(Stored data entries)
============================================================

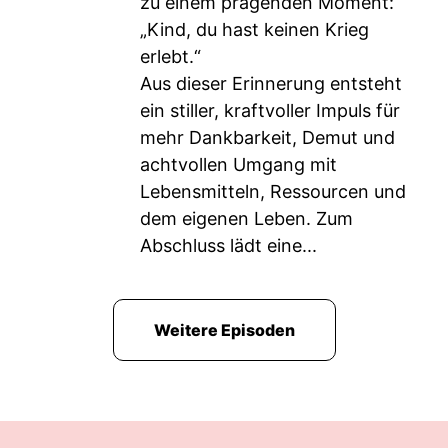
zu einem prägenden Moment:
„Kind, du hast keinen Krieg
erlebt.“
Aus dieser Erinnerung entsteht
ein stiller, kraftvoller Impuls für
mehr Dankbarkeit, Demut und
achtvollen Umgang mit
Lebensmitteln, Ressourcen und
dem eigenen Leben. Zum
Abschluss lädt eine...
Weitere Episoden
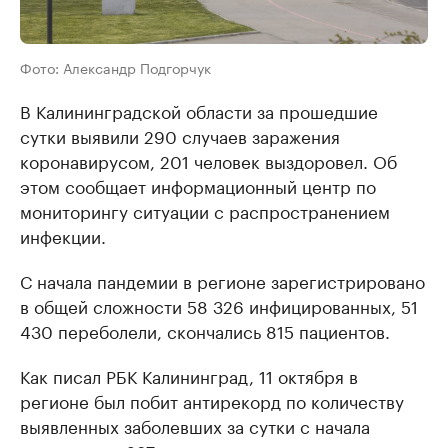
Фото: Александр Подгорчук
В Калининградской области за прошедшие
сутки выявили 290 случаев заражения
коронавирусом, 201 человек выздоровел. Об
этом сообщает информационный центр по
мониторингу ситуации с распространением
инфекции.
С начала пандемии в регионе зарегистрировано
в общей сложности 58 326 инфицированных, 51
430 переболели, скончались 815 пациентов.
Как писал РБК Калининград, 11 октября в
регионе был побит антирекорд по количеству
выявленных заболевших за сутки с начала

============================================================

*Task goal*.
Within the data above, how many lines contain the word "сутки"? Write only the number.

*Answer to this problem*.
2